The XOR constants are the little-endian byte triples: "sum" = s u=0x7573, m=0x6d; "min" = m i=0x696d, n=0x6e; "max" = m a=0x616d, x=0x78 — read directly off the cmp/xor immediates in the decompiled body (0x1358ab00 lines around the three getReductionOp calls).

The reduction × dtype × rank → intrinsic map

reduction	input elt	→ intrinsic	create / leaf @	emit form
`sum`	`i1` (count)	`tpu_mprefix` (i32 result, replaces op)	`0x14731a40`	direct (single op)
`sum`	`i32`	`tpu_add_scan1xNi`	`0x146d57c0`	direct
`sum`	`f32`	`tpu_add_scan1xNf`	`0x146d4fc0`	direct
`sum`	`i16`/`bf16`	`tpu_add_half_scan2xN`	`0x146d4400`	direct (GXC-gated)
`min`	`i32`	`tpu_min_scan1xNi`	`0x14731340`	direct
`min`	`f32`	`tpu_min_scan1xNf`	`0x14731180`	direct
`min`	`i16`/`bf16`	`tpu_min_scan2xN`	`0x1358bd80`	`ReplaceWithScanIntrinsic` (GXC-gated)
`max`	`i32`	`tpu_max_scan1xNi`	`0x14730a80`	direct
`max`	`f32`	`tpu_max_scan1xNf`	`0x1358bfa0`	`ReplaceWithScanIntrinsic`
`max`	`i16`/`bf16`	`tpu_max_scan2xN`	`0x1358c1c0`	`ReplaceWithScanIntrinsic` (GXC-gated)

Naming: 1xN = rank-1 lane vector; 2xN / half = rank-2, two sublanes packed (bf16/16-bit with an f32-accumulate); i/f = int/float. ReplaceWithScanIntrinsic<T> is the templated path used for the 2xN forms and max-f32; the others call T::create directly into the LLVMStructType literal. Whether the 2xN/half forms map 1:1 onto the VEX *PartialSum* sub-opcodes or carry the accumulate dtype via the VpackFormat attribute is owned by VEX / Segmented Add-Scan — cross-linked, not re-decoded here (LOW for the exact rank-2 sub-opcode binding).

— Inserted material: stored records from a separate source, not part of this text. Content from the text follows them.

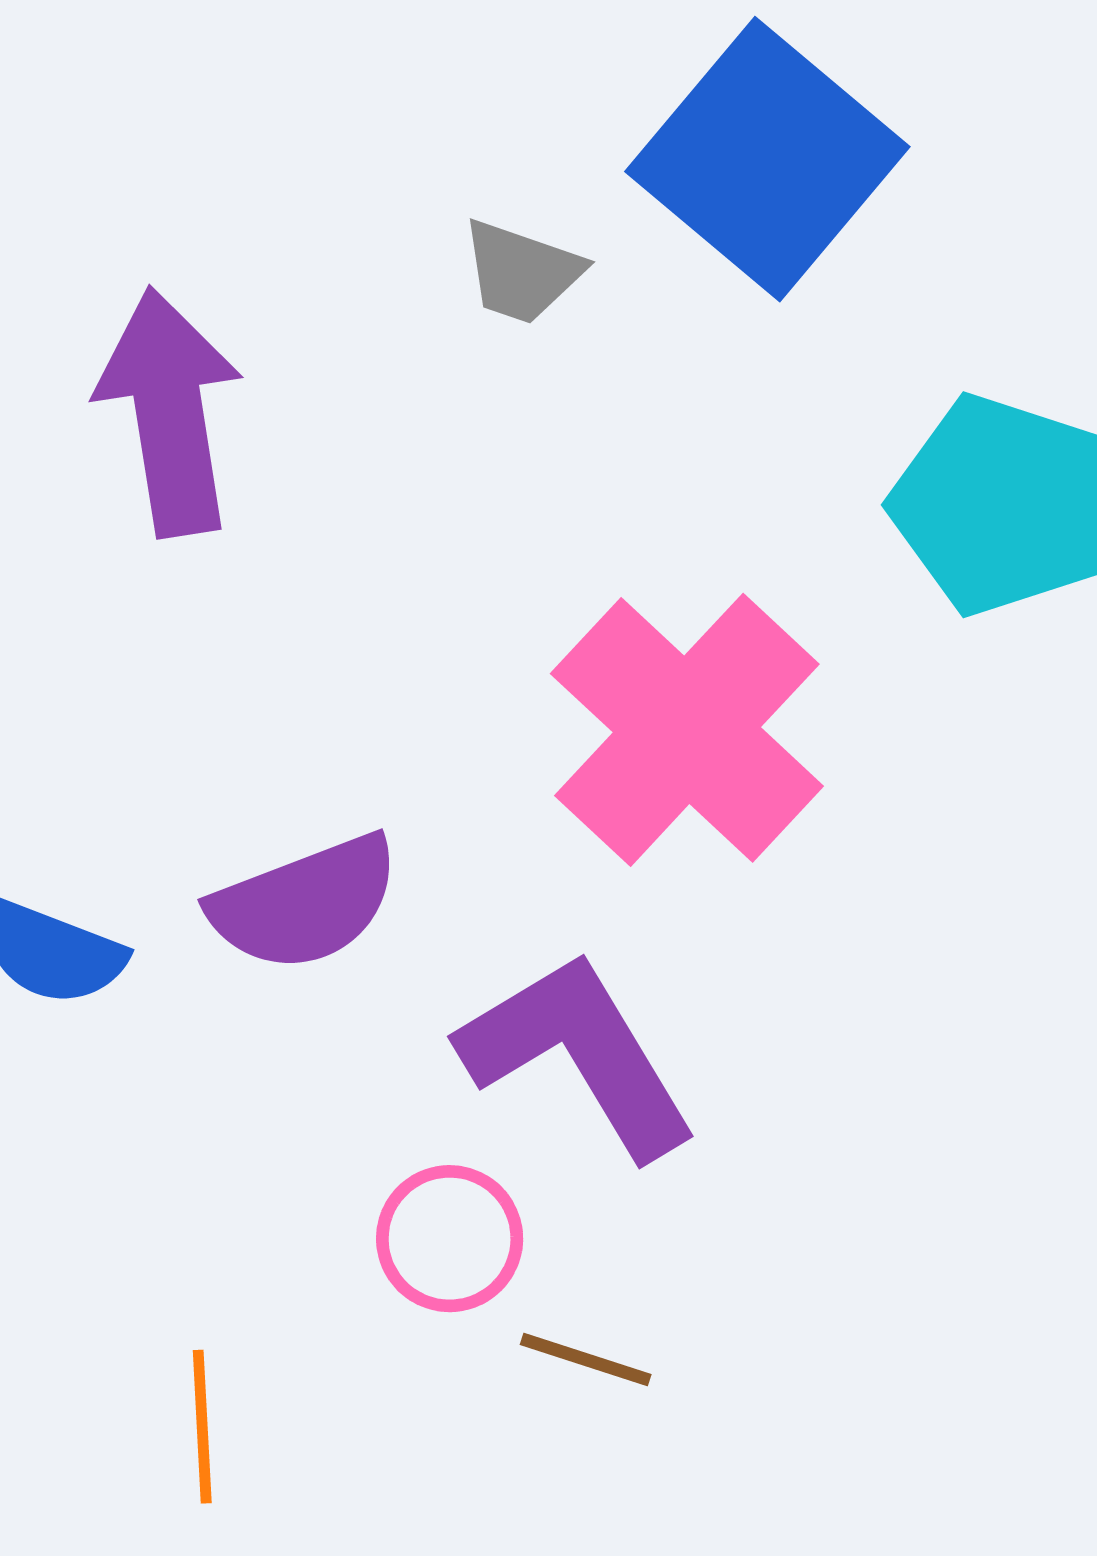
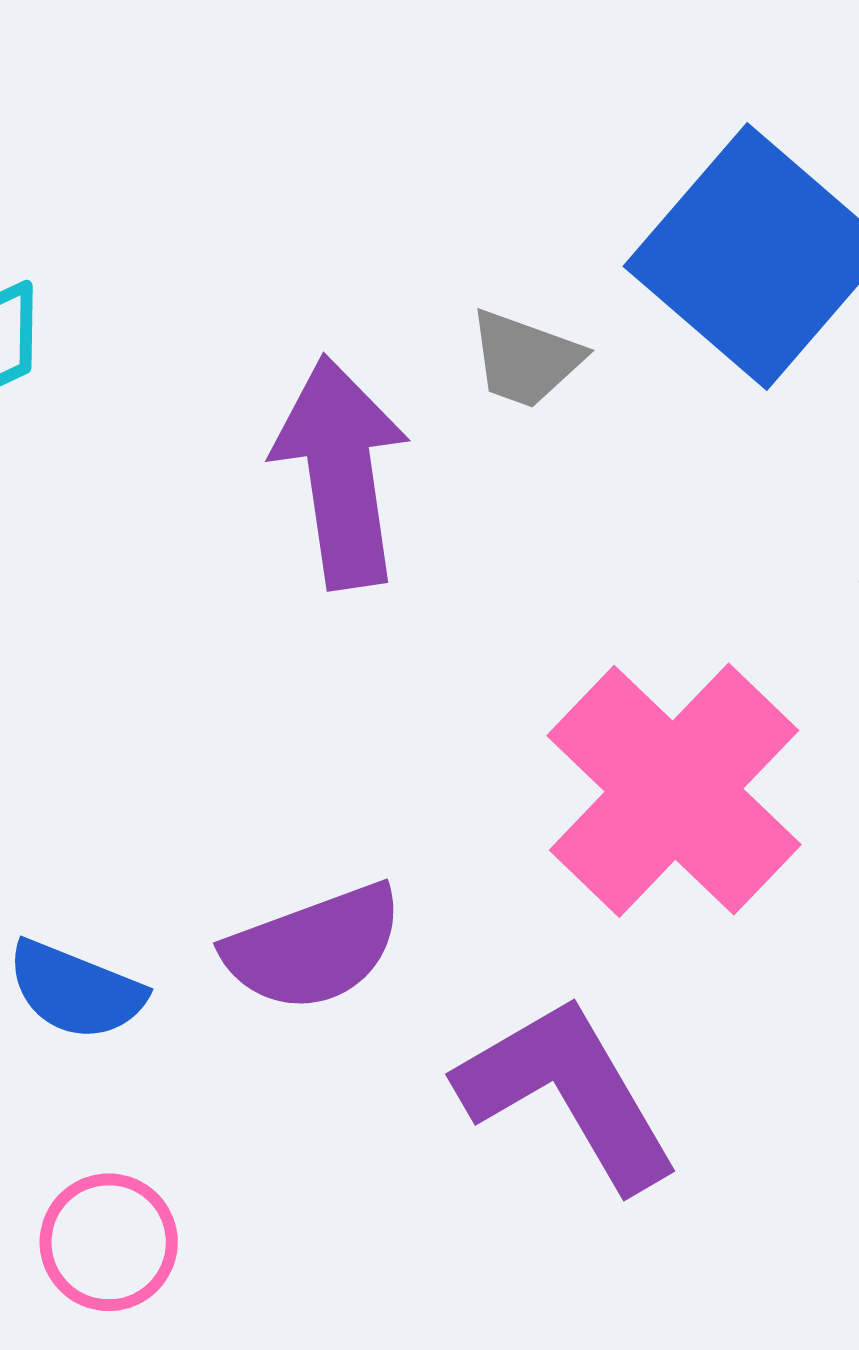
purple arrow: (170, 412) -> (341, 472), moved
pink circle: (450, 1239) -> (109, 1242), moved

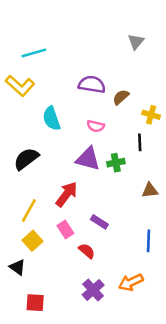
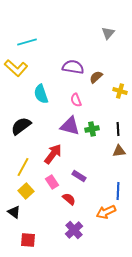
pink semicircle: (96, 126) -> (76, 100), turned 56
black line: (140, 142) -> (118, 129), moved
orange arrow: (131, 282) -> (106, 212), moved

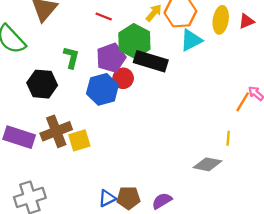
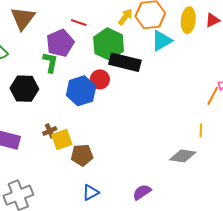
purple pentagon: (111, 58) -> (60, 43), moved
brown cross: (56, 131) -> (50, 131), moved, size x0.5
brown pentagon: (128, 198) -> (82, 155), moved

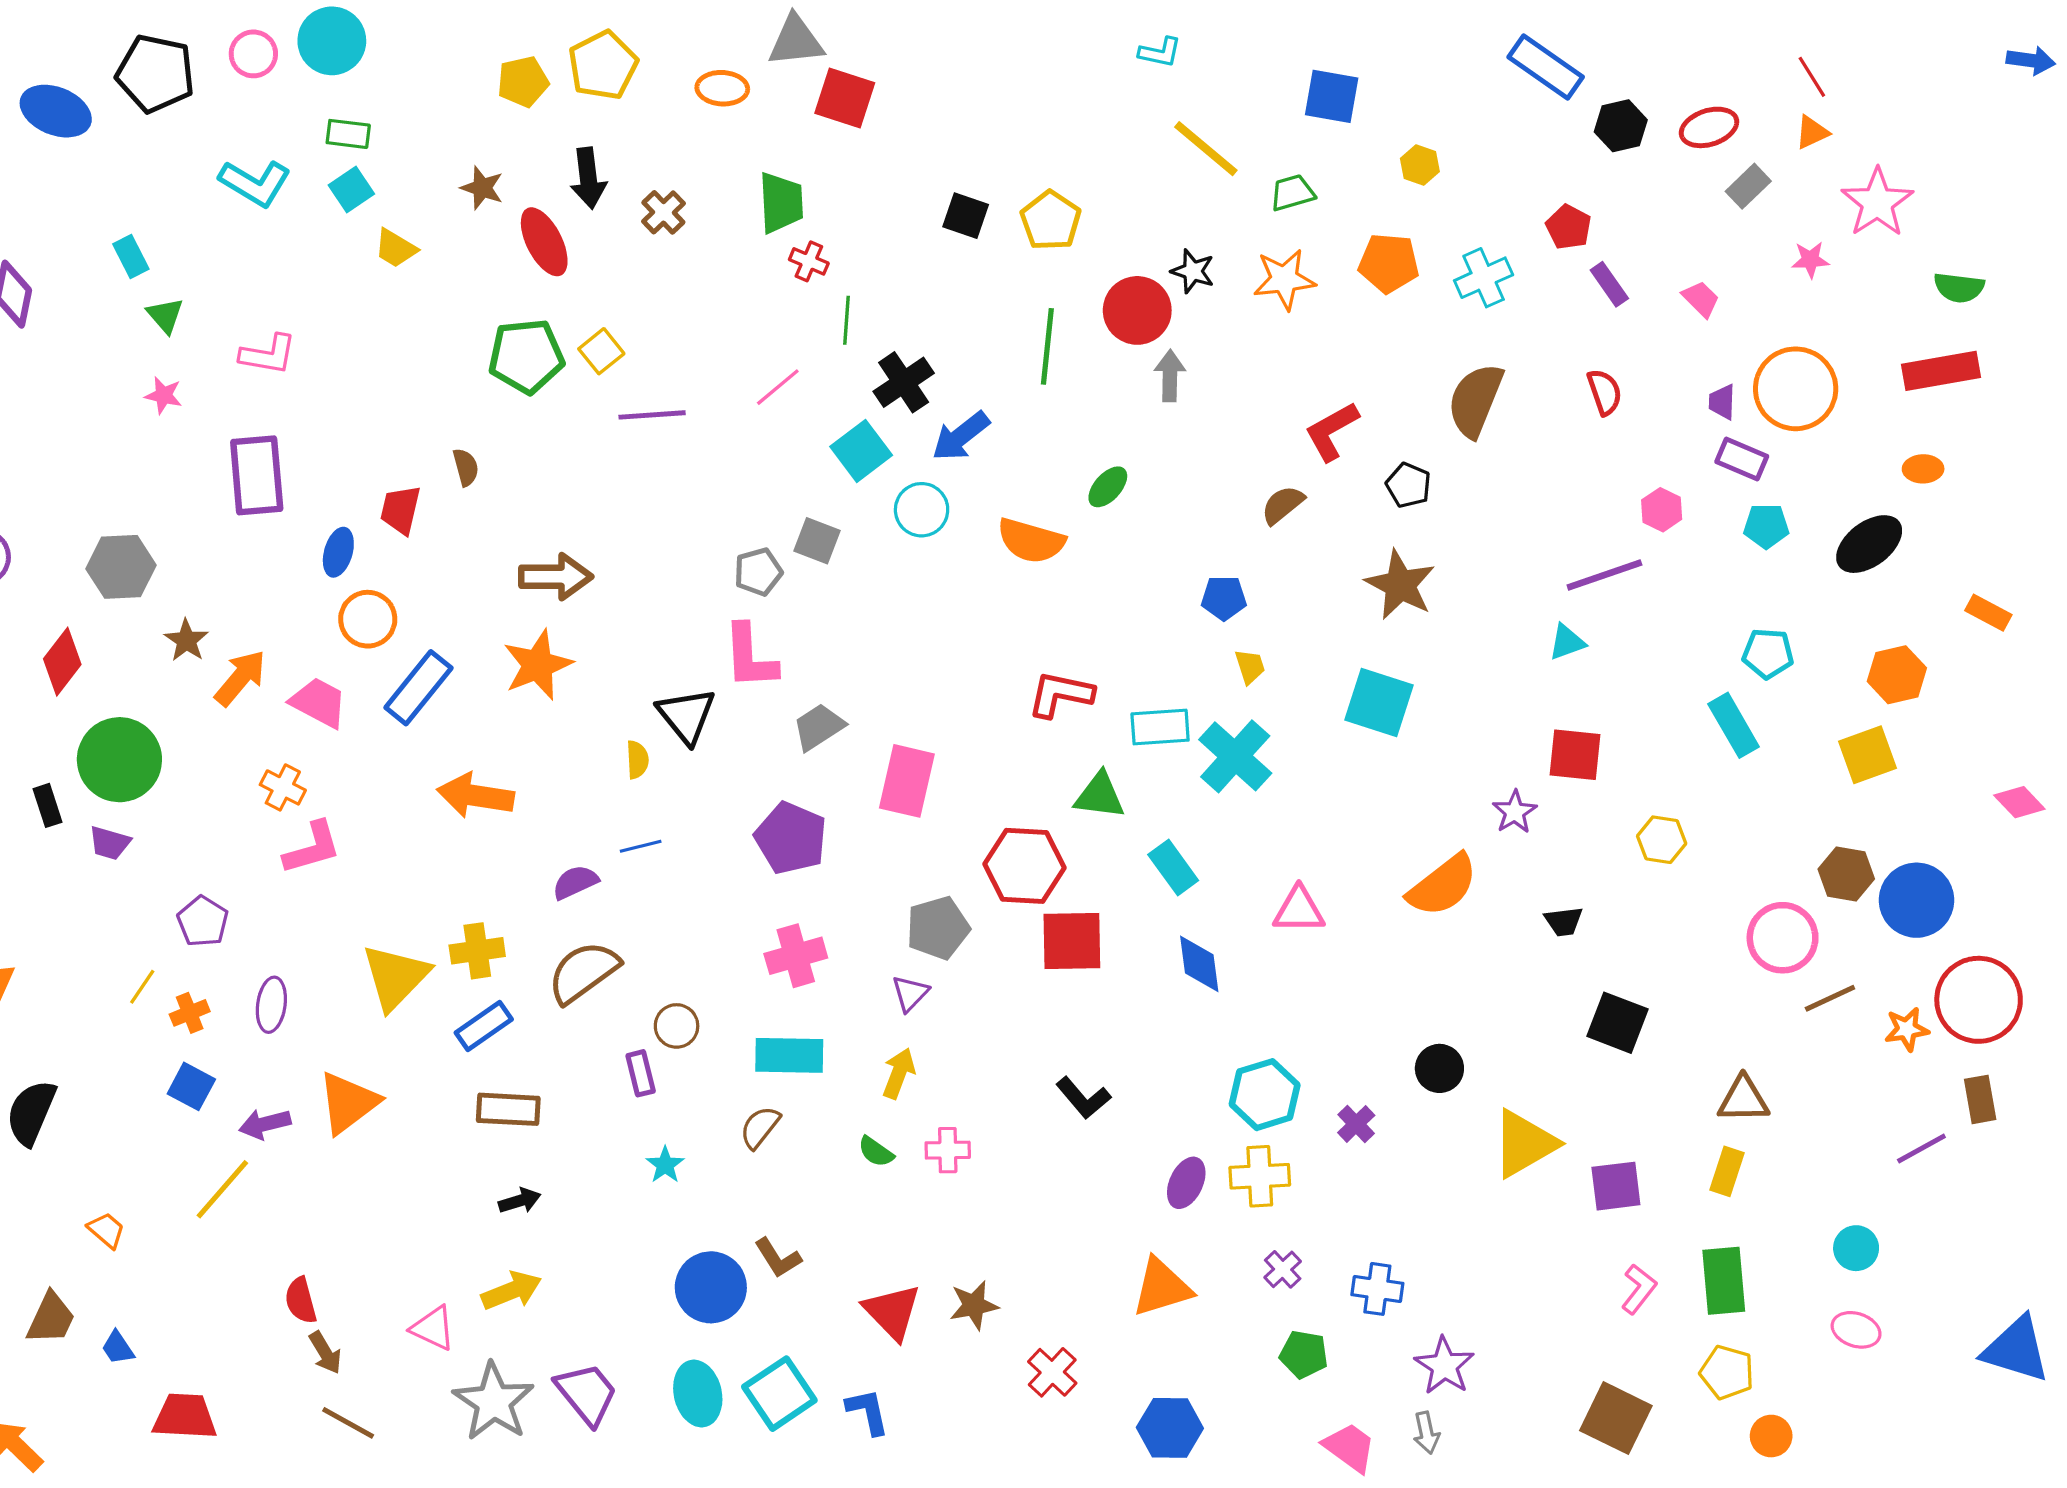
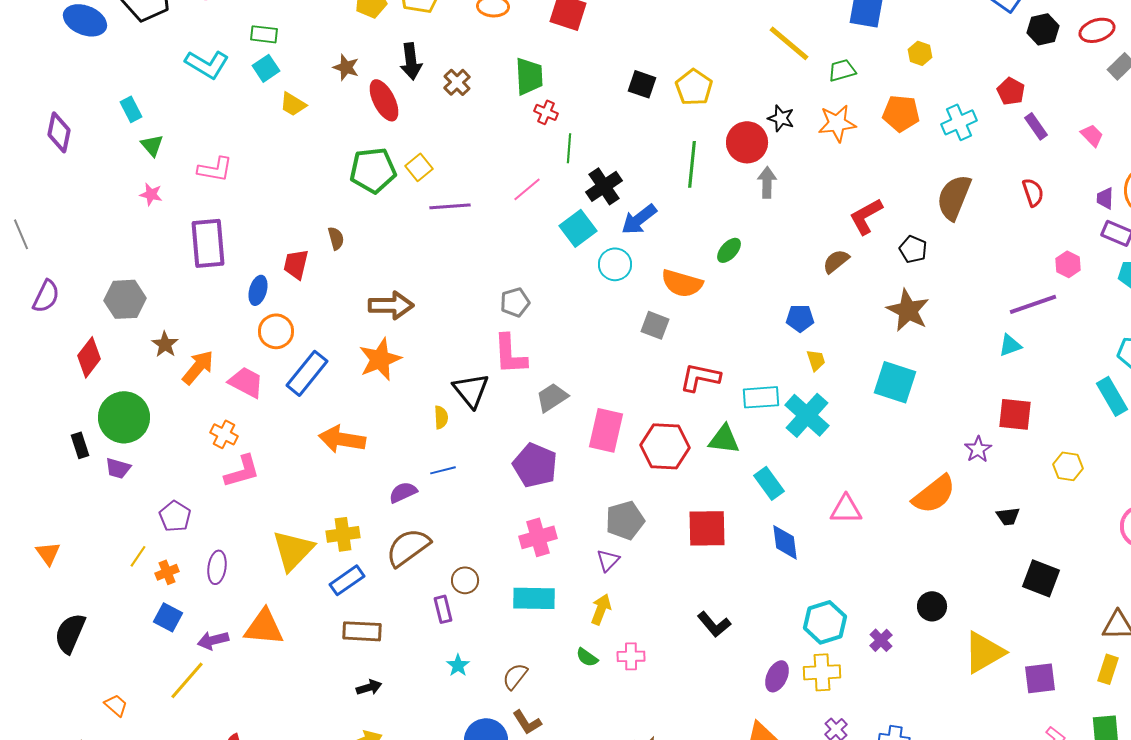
gray square: (817, 541) -> (655, 325), moved
red hexagon: (1024, 866) -> (665, 446), moved
orange triangle: (348, 1103) -> (264, 627), turned 42
brown semicircle: (760, 1127) -> (515, 676), moved

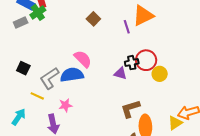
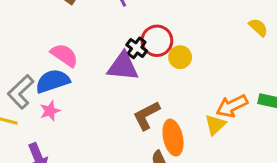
black cross: (132, 63) -> (137, 48), turned -32
purple triangle: (120, 73) -> (123, 67), size x1.6
pink star: (65, 105) -> (50, 111), moved

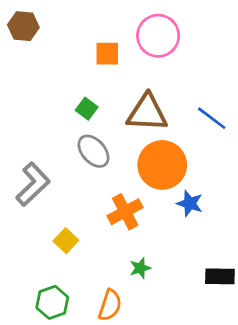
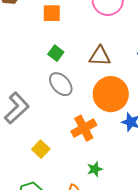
orange square: (107, 54) -> (52, 13), moved
brown triangle: (147, 113) -> (100, 56), size x0.7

NOTE — i16/bf16 scan-add is gated on a target capability and emits a "GXC only" error otherwise. The i16/bf16 arms call a vtable predicate ((**(ctx+104)+1920)(ctx+104) in the decompile, a per-target HasGxcHalfScan-style query) and, when false, emitError("Currently scan add for i16 and bf16 is only supported for GXC") (InFlightDiagnostic << "Currently scan add for i16 and bf16 is only supported for " << "GXC"). A reimplementer targeting a non-GXC generation must reject half-precision scans rather than emit an intrinsic. (This gate is not in the prior ScanOp write-ups; CONFIRMED here from the lowering body.)

The i1 count-active path

The i1-sum case is the SparseCore's population-count-prefix primitive — the count of active lanes up to each position, used for ragged-row offset computation in the embedding pipeline. It is the only place a scan op consumes a boolean vector:

i1 vector  ──► tpu_mprefix (OneOperand)  ──► i32 vector (the op result)
              (cross-lane mask prefix-sum;
               asm "vmprefix.xlane")

tpu_mprefix (0x14731a40, trait OneOperand, op-name "llvm_tpu.mprefix") takes the i1 input alone — it has no separate mask, which is exactly why verify forbids a mask operand on i1 inputs. The lowering builds an i32-vector result type up-front (from the operand[1] lane count), constructs the single tpu_mprefix op against that type, and replaceOps the original ScanOp directly — there is NO follow-on convert and NO chained tpu_add_scan1xNi. The i1-sum scan is exactly one intrinsic.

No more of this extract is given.